Знаменитым русским писателям XIX века поставлены бронзовые и гранитные монументы, изданы их многотомные собрания сочинений, они частые гости на страницах романов и литературоведческих исследований. Меньше фортуна улыбнулась, за исключением Ломоносова, пиитам XVIII века. Памятников им не ставят, в школе наизусть учить не заставляют, издают только скопом в хрестоматиях. Особенно не повезло Ермилу Ивановичу Кострову, об этом талантливом поэте и переводчике память сохранилась главным образом в анекдотах…
* * *
Бывало, входит Костров в комнату в своей треугольной шляпе, снимет ее, чтобы поздороваться, и снова натянет на глаза, да так и сидит в углу молча. Только когда заслышит умные или забавные слова, поднимет шляпу, взглянет на говоруна и вновь натянет ее.
* * *
Костров частенько хаживал к Ивану Петровичу Бекетову, где для него всегда была наготове большая суповая чашка с пуншем. Выпив, он принимался за горячий спор с Александром Карамзиным, младшим братом историографа. Дело доходило до дуэли. Тогда Карамзину давали в руки обнаженную шпагу, а Кострову ножны от нее. Пьяненький Костров не замечал, что у него в руках тупое оружие, и сражался с трепетом, только защищаясь, боясь пролить неповинную кровь соперника.
* * *
Костров за перевод Оссиана получил от Екатерины II 150 рублей и отправился в трактир, где размечтался, что назавтра отправится в Петербург, выправит себе на подаренные деньги приличное платье и представится благодетельнице-императрице, станет придворным пиитом… Тут за соседний столик сели двое, и он услышал рассказ офицера, что тот потерял казенные деньги и теперь попадет под суд. Ермил Иванович тотчас вручил несчастному свои 150 рублей, похоронив мечту о высочайшем дворе.
* * *
Костров очень любил гетевского «Вертера» и пьяный часто перечитывал его, заливаясь слезами. Однажды в подобном состоянии, закончив чтение любимой повести, он продиктовал поэту И. И. Дмитриеву письмо к его возлюбленной в вертеровском стиле.
* * *
Некоторое время, когда переводил «Илиаду» Гомера, Костров жил у Ивана Ивановича Шувалова. Как-то в дом зашел Иван Иванович Дмитриев и, не застав хозяина, спросил:
— А Ермил Иванович у себя?
— Пожалуйте сюда, — ответил лакей и повел гостя в задние комнаты, где девки-служанки занимались работой, а в их окружении сидел университетский бакалавр Костров и тоже сшивал лоскутки. На столе лежала без дела «Илиада» на греческом языке.

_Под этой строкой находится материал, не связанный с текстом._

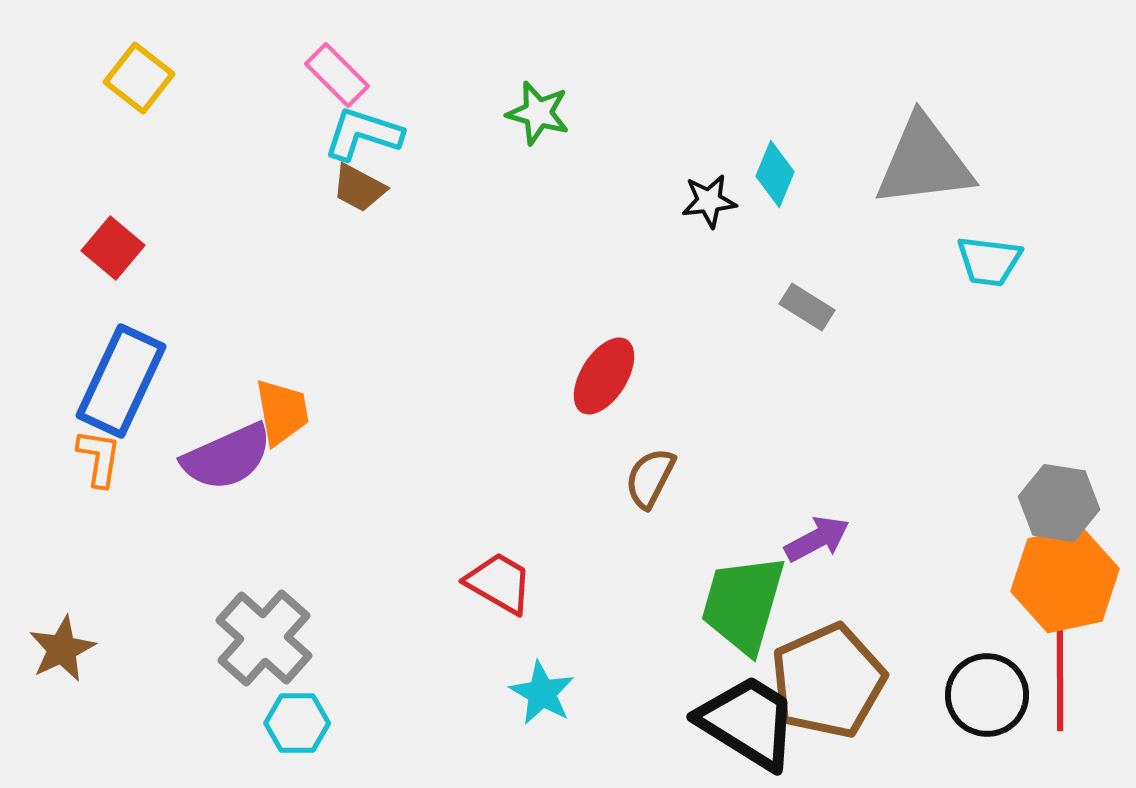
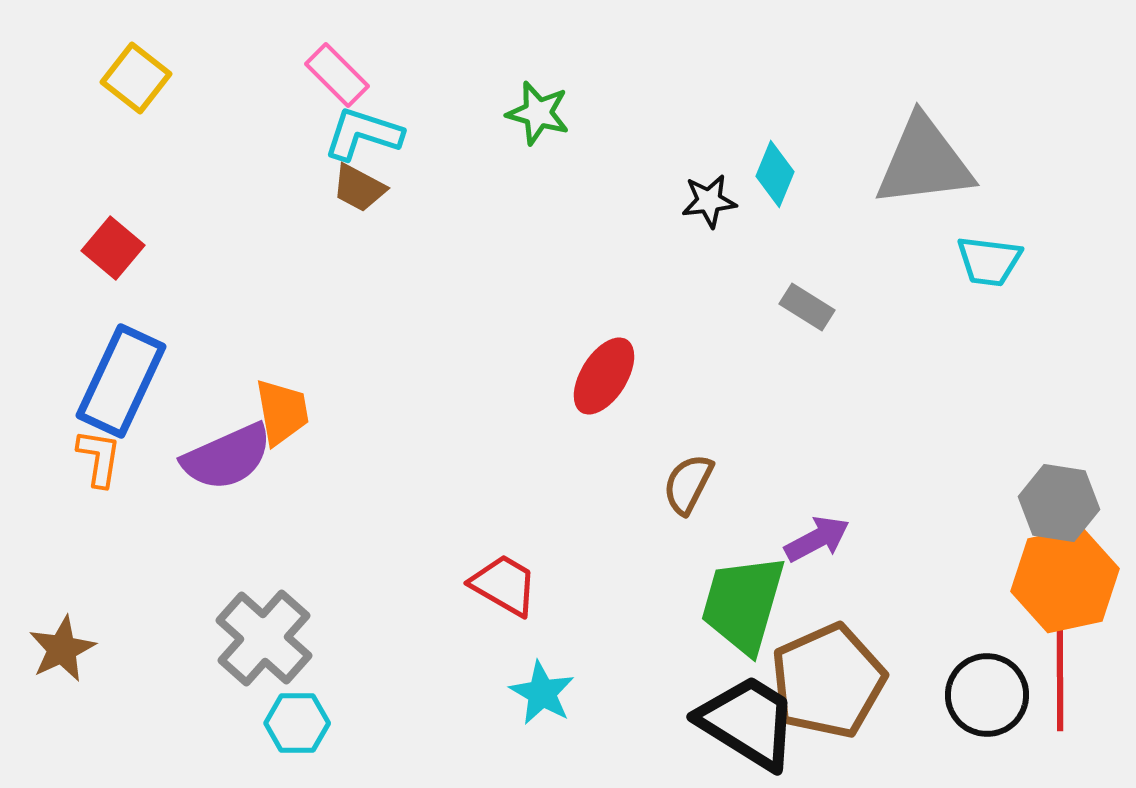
yellow square: moved 3 px left
brown semicircle: moved 38 px right, 6 px down
red trapezoid: moved 5 px right, 2 px down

— Чем это вы занимаетесь? — удивился Дмитриев неподобающему занятию собрата по перу.
— Да вот, девчата велели, — нисколько не смутясь, отвечал Костров.
* * *
Как-то Костров был представлен всемогущему Потемкину.

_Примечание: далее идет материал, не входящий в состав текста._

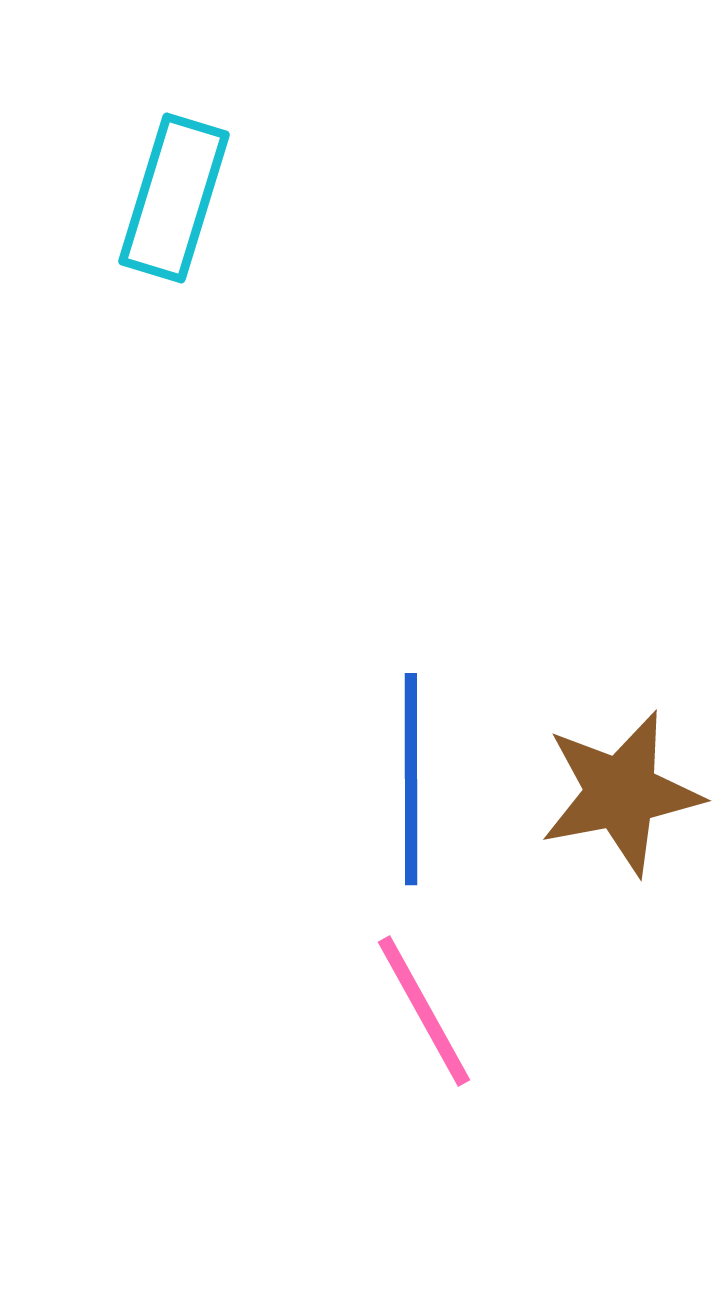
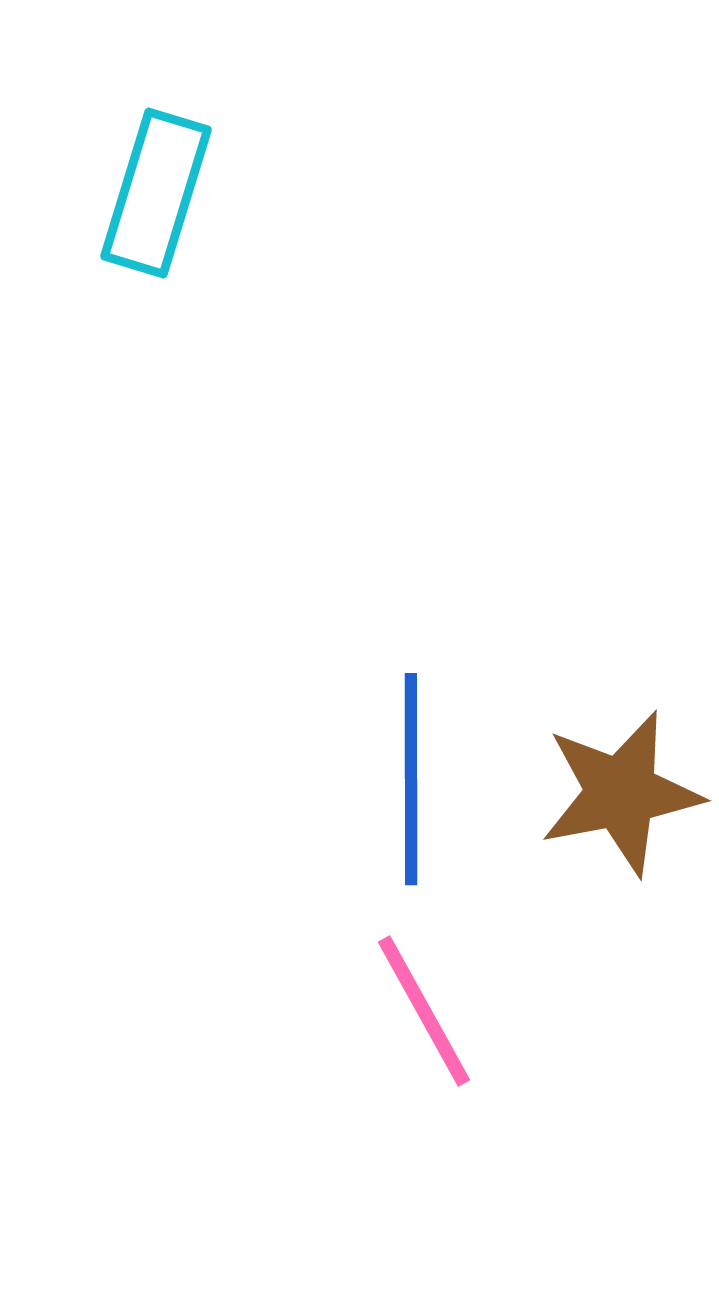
cyan rectangle: moved 18 px left, 5 px up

— Ты перевел гомеровскую «Илиаду»? — грозно спросил фельдмаршал.
— Я, — просто ответил Ермил Иванович.
Потемкин пристально посмотрел на него и кивнул. Костров ответил поклоном и, выходя, с облегчением пробурчал, что несказанно рад так дешево отделаться от надменного вельможи. Но в дверях дорогу преградил офицер и объявил, что светлейший приглашает его на обед. Костров явился, сел в самом конце стола и, не обращая ни на кого внимания, занялся с рвением яствами и питием. С княжеского обеда он едва вышел, выписывая ногами вензеля.
* * *
Костров сидел в московском трактире «Царырад» в худой запачканной шинели и порванной шляпе, с растрепанными волосами и стаканом в руке. Кругом было шумно и весело. Вдруг все смолкло и посетители повскакивали с мест. Это появился грозный и надменный пристав Семенов. Лишь Костров продолжал сидеть, не обращая никакого внимания на вошедшего.
— Что за свинья?! — вскричал возмущенный пристав. — Разве ты не знаешь, кто перед тобой стоит?!
Костров, не переставая прихлебывать из стакана, важно ответил:
— Знавал я и вельмож, царей земных в порфире,
Как мне не знать тебя, Семенова, в трактире!
* * *
Костров незадолго до смерти, страдая лихорадкой, повстречался с историографом Карамзиным.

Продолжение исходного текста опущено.